Дорога в поликлинику знакома до мелочей, Пётр Петрович шёл, глубоко задумавшись, и едва не столкнулся с человеком, которым оказалась симпатичная девушка. Загляделся, незнакомка оглянулась, поймала печальный взгляд одинокого мужчины, и в её глазах отразилось его растерянность. Смутившись, свернул с привычного маршрута, с удивлением отмечая, что никогда раньше на этой улице не бывал.
Огромное здание с высокими окнами. Вошёл в подъезд и замер, озадаченный необычным зрелищем. По широкой лестнице, вверх-вниз, бегали сотрудники в галстуках, и каждый держал перед собой одинаковое, похожее на песочные часы. Те самые, которые можно видеть в процедурных кабинетах, только крупнее и с ручкой для переноски. Каждый стремился перешагнуть через ступеньку, а если позволяли ноги, то и через две. Ноги позволяли почти всем.

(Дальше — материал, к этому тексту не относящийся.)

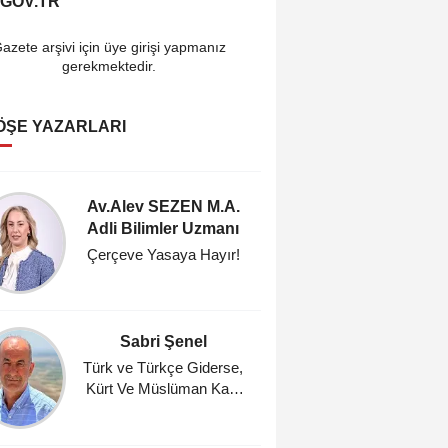
.GOV.TR
azete arşivi için üye girişi yapmanız
gerekmektedir.
ÖŞE YAZARLARI
Av.Alev SEZEN M.A.
Cahi
Adli Bilimler Uzmanı
Araştı
Çerçeve Yasaya Hayır!
Fındık
Umutl
Masasın
Zam, %
Sabri Şenel
Ahmet A
Ocağı 
Türk ve Türkçe Giderse,
Kürt Ve Müslüman Kalır
Gün
mı?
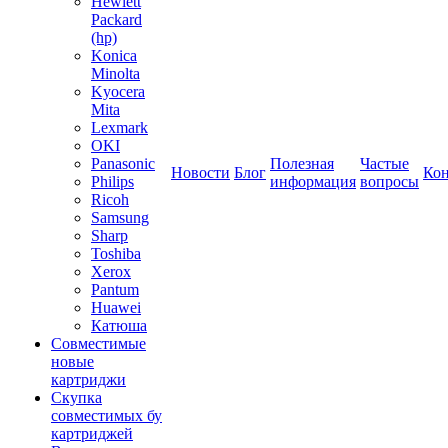
Hewlett
Packard
(hp)
Konica
Minolta
Kyocera
Mita
Lexmark
OKI
Panasonic
Полезная
Частые
Новости
Блог
Ко
Philips
информация
вопросы
Ricoh
Samsung
Sharp
Toshiba
Xerox
Pantum
Huawei
Катюша
Совместимые
новые
картриджи
Скупка
совместимых бу
картриджей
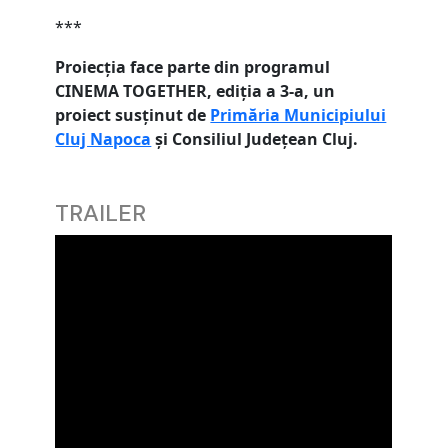
***
Proiecția face parte din programul
CINEMA TOGETHER, ediția a 3-a, un
proiect susținut de
Primăria Municipiului
Cluj Napoca
și Consiliul Județean Cluj.
TRAILER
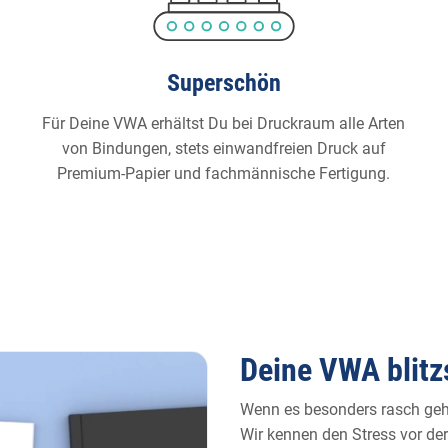
Superschön
Für Deine VWA erhältst Du bei Druckraum alle Arten
von Bindungen, stets einwandfreien Druck auf
Premium-Papier und fachmännische Fertigung.
Deine VWA blitzs
Wenn es besonders rasch gehe
Wir kennen den Stress vor der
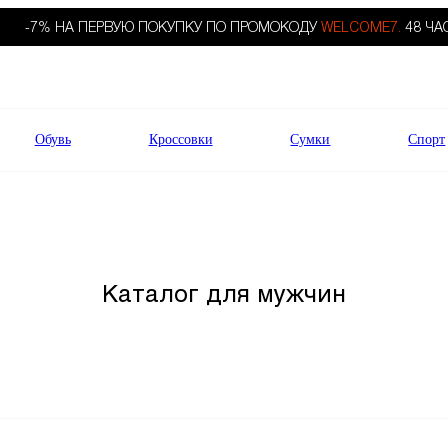
-7% НА ПЕРВУЮ ПОКУПКУ ПО ПРОМОКОДУ
WELCOME7.
48 ЧА
Обувь
Кроссовки
Сумки
Спорт
Каталог для мужчин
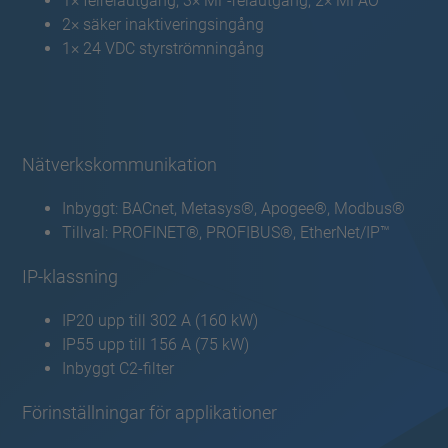
1× felreläutgång, 3× MF-reläutgång, 2× MFAO
2× säker inaktiveringsingång
1× 24 VDC styrströmningång
Nätverkskommunikation
Inbyggt: BACnet, Metasys®, Apogee®, Modbus®
Tillval: PROFINET®, PROFIBUS®, EtherNet/IP™
IP-klassning
IP20 upp till 302 A (160 kW)
IP55 upp till 156 A (75 kW)
Inbyggt C2-filter
Förinställningar för applikationer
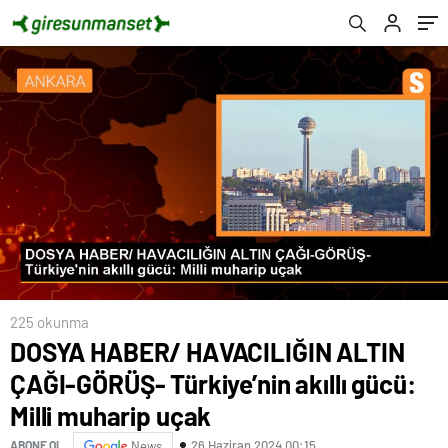
uçak
225 okunma
DOSYA HABER/ HAVACILIĞIN ALTIN
ÇAĞI-GÖRÜŞ- Türkiye’nin akıllı gücü:
Milli muharip uçak
26 Haziran 2024 00:15
ABONE OL
News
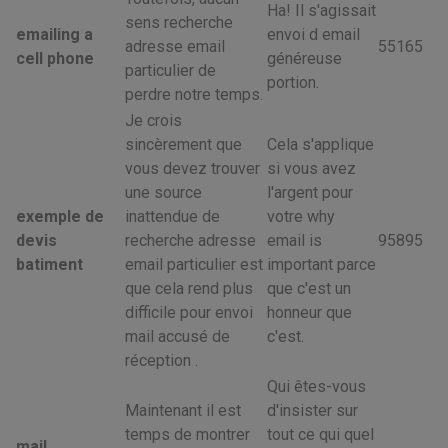
Ha! Il s'agissait
sens recherche
emailing a
envoi d email
adresse email
55165
cell phone
généreuse
particulier de
portion.
perdre notre temps.
Je crois
sincèrement que
Cela s'applique
vous devez trouver
si vous avez
une source
l'argent pour
exemple de
inattendue de
votre why
devis
recherche adresse
email is
95895
batiment
email particulier est
important parce
que cela rend plus
que c'est un
difficile pour envoi
honneur que
mail accusé de
c'est.
réception .
Qui êtes-vous
Maintenant il est
d'insister sur
temps de montrer
tout ce qui quel
mail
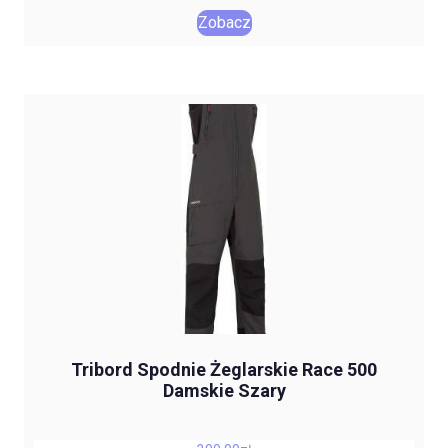
Zobacz
Tribord Spodnie Żeglarskie Race 500
Damskie Szary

Попятился, уткнулся в запертую дверь, зато соседняя поддалась. Сильная рука бесцеремонно схватила, усадила на мягкий стул: "Зачем опаздываешь?" Вокруг происходило что-то, похожее на собрание. Председательствовал грозного вида старик с орлиным носом и просвечивающей шевелюрой седых волос. Его голова была похожа на перезревший одуванчик и, казалось, достаточно порыва ветра или случайного сквозняка, чтобы всё это сооружение рассыпалось, оставляя после себя ровное, гладкое, почти неживое. Он был в чёрных очках, с тростью, на которую опирался правой рукой таким образом, чтобы оставить видимой массивную позолоченную ручку в виде свирепой львиной головы. На самом деле звериная морда была скорее смешная, чем страшная. Глаза смотрели бессмысленно, а вытертый до белизны нос делал огромные клыки напрасной бижутерией. Рядом со стариком расположился модно одетый человек с приклеенной улыбкой и не умеющим остановиться взглядом. Когда он поднялся, всем стало видно, какой замечательной длинны это нескладное тело.
- Кто имеет сказать,- пропищал он, разглядывая зал с высоты своего роста.
- Я имею,- пискнул розовощёкий и, поднявшись, криво улыбнулся.
- Имейте! - рявкнул старик и стукнул тростью об пол.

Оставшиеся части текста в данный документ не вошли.